The Pandamatenga Agriculture Infrastructural Development Project will this year get another shot in the arm from the African Development Bank (AfDB).
Last Friday, the bank put out a tender for the construction of additional 120-kilometre drainage systems for the Pandamatenga Farms.
The bank is the main sponsor of the farms. The other sponsors are the Botswana government and the beneficiaries themselves - the Pandamatenga farmers. ADB is sponsoring 86.78 percent of the total project cost, financing most of the costs associated with the civil works, all goods and services as well as certain operating costs. The government of Botswana’s contribution is 12.95 percent of project costs which include salaries of project staff, and construction of minor civil works. The farmers’ contribution amounts to 0.27 percent and is going towards operating cost and maintenance for farm machinery and associated equipment.
Although the Pandamatenga area offers great potential of agricultural productivity with its relatively high rainfall and fertile soil, the frequent flooding of the farms and lack of an all-weather road network constrains productivity.
A 1998 technical report highlighted water drainage works and internal access roads as long-term remedies and a detailed design report was subsequently produced in 2003. Thereafter, the government requested funding from AfDB in May 2006, following which various bank missions visited Botswana to collect additional information and consult with stakeholders. The objective of the project is to develop appropriate water control/drainage system and access road network in Pandamatenga. It is hoped that an efficient drainage infrastructure and favourable soil and weather conditions can play a vital role in meeting the national demand for cereal. It is further projected that the implementation of the project will contribute to the national food security targets of increasing the total crop production in Botswana by 20 percent in 2016.
On the whole, AfDB, which sees the project as “technically feasible, economically viable and socially desirable”, hopes that the development of water drainage and access road infrastructure, as well as providing technical support would lead to increased production, minimise crop losses and increase incomes of farmers. Overall, AfDB says that the project will allow increasing Botswana’s food security, agri-business development, improved employment and income creation of 60 jobs during construction phase and 600-750 seasonal jobs during operational phase and optimise its resilience to extreme natural events.
The ministry of agriculture is executing agency through the department of crop production. The project will be implemented within the existing framework established by the government for Pandamatenga farms.
For the latest bid, the bank does not have the small business person in mind. Bids, which must be delivered to ministry headquarters in Gaborone by March 3, must be accompanied by a security deposit of P3 million and some procurement of civil works will be carried out under international competitive bidding rules. However, temporary works are being procured using Botswana’s national bidding procedures. The construction period for the drainage system is exactly two years.

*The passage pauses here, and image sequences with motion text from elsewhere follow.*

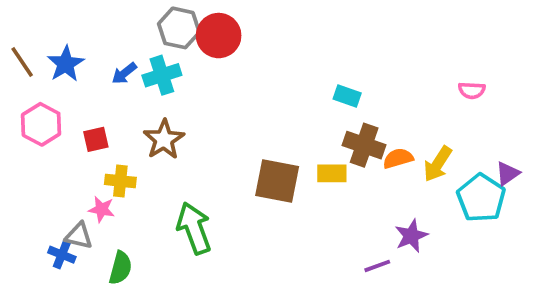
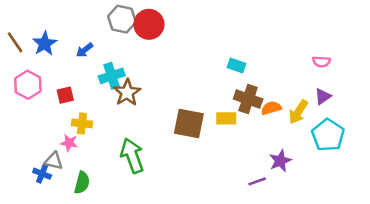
cyan cross: (162, 75) -> (112, 76), moved
brown star: (164, 139) -> (127, 93), moved
purple triangle: (508, 173) -> (323, 96), moved

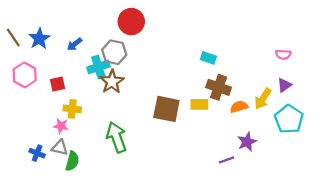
gray hexagon: (122, 19) -> (114, 52), moved
orange semicircle: (271, 108) -> (239, 107), moved
gray triangle: (54, 161) -> (60, 147), moved

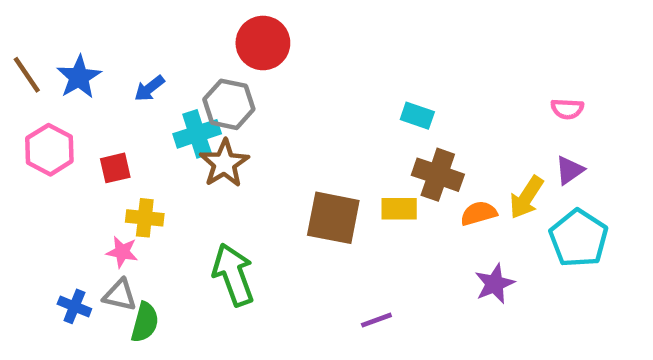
purple line: (227, 160) -> (376, 320), moved

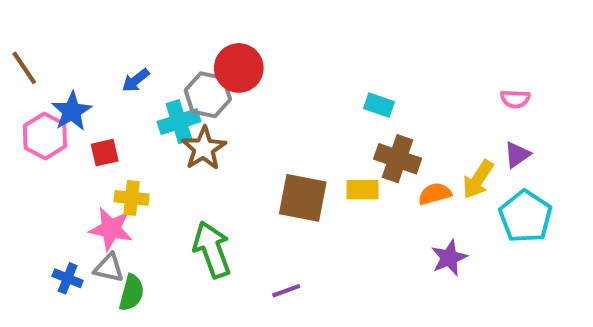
red circle: (263, 43) -> (239, 68), moved
blue star: (79, 77) -> (72, 111), moved
pink star: (122, 252) -> (111, 229), size x1.5
purple line: (376, 320) -> (286, 291), moved

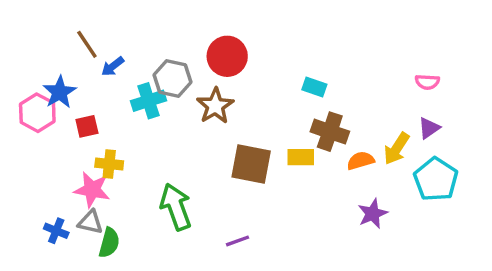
brown line: (24, 68) -> (87, 44), moved
red circle: (239, 68) -> (227, 56), moved
brown star: (204, 148) -> (215, 106), moved

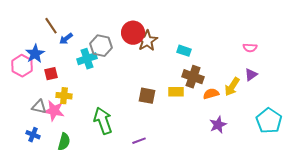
brown star: (215, 106) -> (147, 41), moved
brown square: (251, 164) -> (147, 96), size x0.7
cyan pentagon: (436, 179) -> (269, 121), moved
gray triangle: (90, 222) -> (39, 107), moved

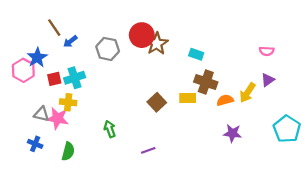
cyan cross: (87, 59) -> (75, 78), moved
brown square: (147, 96) -> (157, 102), turned 36
green arrow: (103, 121) -> (110, 129), size x0.6
purple star: (218, 125) -> (232, 133), turned 30

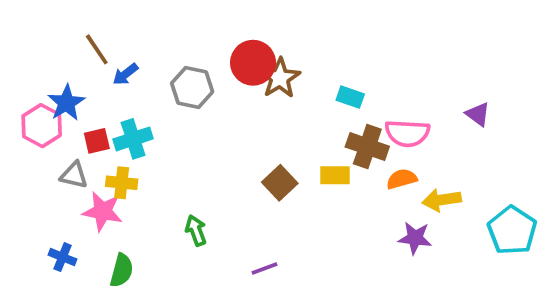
pink semicircle: (267, 51) -> (407, 133), moved, size x1.6
purple triangle: (268, 80) -> (478, 114), moved, turned -48
yellow arrow: (247, 93) -> (442, 200), moved, turned 48
gray triangle: (41, 114) -> (74, 175), moved

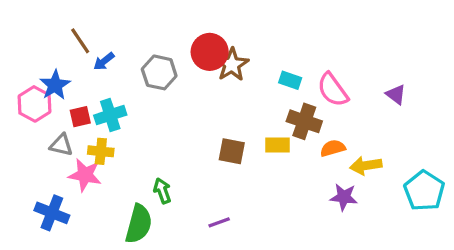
pink semicircle: (407, 133) -> (333, 90), moved, turned 51
brown square: (280, 183) -> (232, 151), turned -36
blue cross: (63, 257) -> (52, 213), size x1.5
green semicircle: (122, 270) -> (139, 224), moved, size x1.4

Cooperation between the African Development Bank and Botswana dates back to 1972. As of October 2012, the Bank had financed 50 operations (41 loan projects, seven institutional support operations, and two studies) valued at approximately US$2.1 billion. The Botswana projects that the bank has funded are primarily in the areas of infrastructure (power, transport, water and sanitation, communication), agriculture, finance and multi-sector.